A grande seca do Nordeste

17:46

Uma criança magra pela fome que fora causa pela grande seca.
Foto de uma das vítimas da Grande Seca, Ceará, 1878. Foto de Joaquim Antônio Correia, “Vítimas da Grande Seca”, Albúmen, Carte de Visite, 9 X 5,6 cm, Ceará, CA. 1878. Acervo da Fundação Biblioteca Nacional – Brasil.

Das grandes secas que assolaram o Brasil, uma das mais graves e lembradas foi aquela que compreendeu os anos de 1877 à 1879, ficando conhecida como a grande seca do Nordeste. Foram quase três anos seguidos sem chuvas, com perda de plantações, mortes de rebanhos e miséria extrema. A situação foi tão desesperadora, que famílias inteiras se viram obrigadas a migrar para outros estados, promovendo uma onda de imigrações.

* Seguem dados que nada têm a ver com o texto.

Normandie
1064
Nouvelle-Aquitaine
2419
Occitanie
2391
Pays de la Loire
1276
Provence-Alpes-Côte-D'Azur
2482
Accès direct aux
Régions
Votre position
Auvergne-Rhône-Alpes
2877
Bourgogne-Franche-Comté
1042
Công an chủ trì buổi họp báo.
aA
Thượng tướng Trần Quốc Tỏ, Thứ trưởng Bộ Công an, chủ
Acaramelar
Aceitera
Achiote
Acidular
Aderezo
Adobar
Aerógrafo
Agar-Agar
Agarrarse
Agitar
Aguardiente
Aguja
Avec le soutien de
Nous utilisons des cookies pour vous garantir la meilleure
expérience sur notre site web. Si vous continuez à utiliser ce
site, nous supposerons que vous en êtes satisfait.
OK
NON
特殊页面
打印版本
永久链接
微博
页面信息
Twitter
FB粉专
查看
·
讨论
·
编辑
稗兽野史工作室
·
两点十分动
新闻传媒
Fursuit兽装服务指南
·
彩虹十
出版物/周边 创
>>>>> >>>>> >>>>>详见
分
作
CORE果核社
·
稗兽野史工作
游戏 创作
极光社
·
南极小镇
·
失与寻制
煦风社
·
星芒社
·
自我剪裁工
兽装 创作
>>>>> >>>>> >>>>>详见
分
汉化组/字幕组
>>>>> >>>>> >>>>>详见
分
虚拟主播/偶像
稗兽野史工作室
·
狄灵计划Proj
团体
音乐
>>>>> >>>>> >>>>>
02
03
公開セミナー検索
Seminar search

O cenário ficou cada vez mais caótico, principalmente quando os retirantes chegaram em outras cidades e estados. Devido à miséria extrema das pessoas que chegavam, os moradores locais temiam saques no comércio e armazéns. Além disso, as cidades para as quais as vítimas da seca se dirigiam começaram a ficar cada vez mais apinhadas de flagelados. Fortaleza, por exemplo, converteu-se na capital do desespero. De 21 mil habitantes pelo censo de 1872 passaram a ter 130 mil.

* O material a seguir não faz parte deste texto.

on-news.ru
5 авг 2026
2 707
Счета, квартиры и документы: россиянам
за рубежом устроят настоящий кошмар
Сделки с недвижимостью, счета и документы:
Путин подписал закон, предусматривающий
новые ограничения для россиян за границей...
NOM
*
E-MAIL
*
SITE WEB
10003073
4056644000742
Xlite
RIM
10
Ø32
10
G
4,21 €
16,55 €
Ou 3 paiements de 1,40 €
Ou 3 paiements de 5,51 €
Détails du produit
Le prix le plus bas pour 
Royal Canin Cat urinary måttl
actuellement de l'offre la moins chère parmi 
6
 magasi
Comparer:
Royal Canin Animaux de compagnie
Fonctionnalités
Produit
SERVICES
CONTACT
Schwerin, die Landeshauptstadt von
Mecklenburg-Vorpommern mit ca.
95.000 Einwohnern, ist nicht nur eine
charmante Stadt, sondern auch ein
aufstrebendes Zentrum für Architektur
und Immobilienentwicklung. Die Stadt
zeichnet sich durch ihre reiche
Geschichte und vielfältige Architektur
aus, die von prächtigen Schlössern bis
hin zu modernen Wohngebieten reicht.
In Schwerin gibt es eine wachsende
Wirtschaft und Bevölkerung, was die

Somando-se ao quadro caótico, os rebanhos de animais sobreviventes sucumbiram diante da ação de zoonoses, furtos, fome e sede. A flora e a fauna da região praticamente desapareceram. Por fim, para completar o quadro de tragédia, houve um surto de varíola, dizimando milhares de pessoas. Finalmente o governo imperial enviou ao Nordeste uma comissão de engenheiros para a perfuração de poços, construção de estradas de ferro e armazenamentos de água, para assim resolver o grande problema da seca.
Vítimas das secas de 1877/1878, no Ceará - Brasil. Foto: autor desconhecido, Biblioteca Nacional.

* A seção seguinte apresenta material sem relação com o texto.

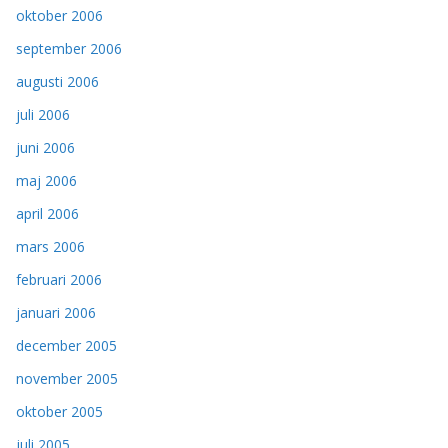
oktober 2006
september 2006
augusti 2006
juli 2006
juni 2006
maj 2006
april 2006
mars 2006
februari 2006
januari 2006
december 2005
november 2005
oktober 2005
juli 2005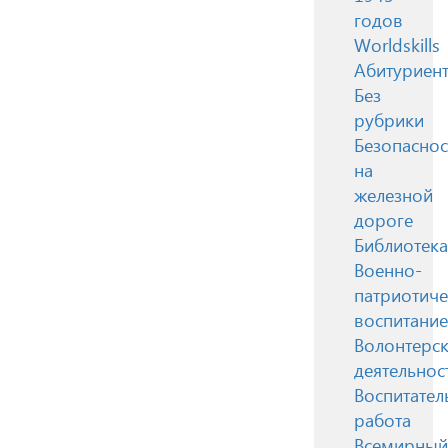
годов
Worldskills
Абитуриен
Без
рубрики
Безопаснос
на
железной
дороге
Библиотека
Военно-
патриотиче
воспитание
Волонтерск
деятельнос
Воспитател
работа
Всемирный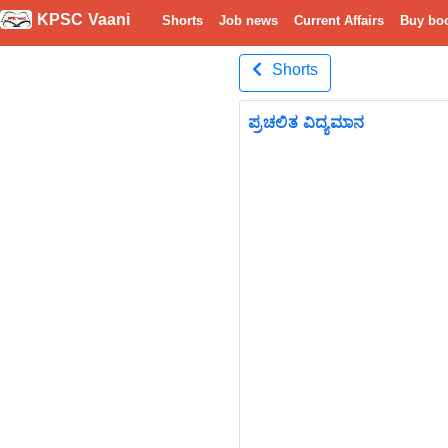
KPSC Vaani
Shorts
Job news
Current Affairs
Buy bo
Shorts
ಪ್ರಚಲಿತ ವಿದ್ಯಮಾನ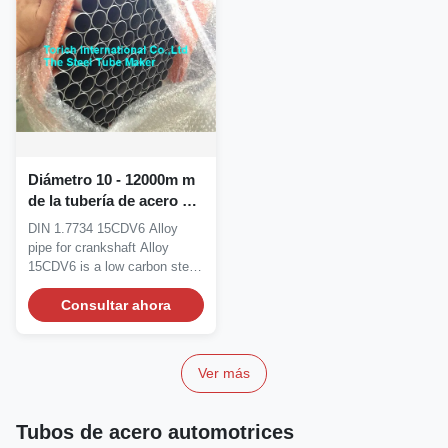
Diámetro 10 - 12000m m
de la tubería de acero de
la aleación 15CDV6 del
DIN 1.7734 15CDV6 Alloy
estruendo 1,7734 para el
pipe for crankshaft Alloy
cigüeñal
15CDV6 is a low carbon steel
which combines a...
Consultar ahora
Ver más
Tubos de acero automotrices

Vítimas das secas de 1877/1878, no Ceará – Brasil. Foto: autor desconhecido, Biblioteca Nacional.
Curiosidade:
Calcula-se que 500 mil pessoas morreram por causa da seca, em que o Estado mais atingido foi Ceará. O imperador dom Pedro II foi ao Nordeste e prometeu vender “até a última joia da Coroa” para amenizar o sofrimento dos súditos da região. Não vendeu, porém enviou engenheiros para a construção de poços.
Alguns anos depois da primeira grande seca no século XIX, em 1915 um novo episódio assolou o sertão nordestino. Mais uma vez, a nova seca fez com que diversos nordestinos migrassem para as grandes cidades, porém, ao contrário do primeiro episódio, o governo cearense resolveu se precaver de uma maneira desumana. Desta feita, o governo criou os primeiros currais humanos, campos de concentração em regiões separadas por arames farpados e vigiadas 24 horas por dia por soldados para confinar as almas nordestinas retirantes castigadas pela seca.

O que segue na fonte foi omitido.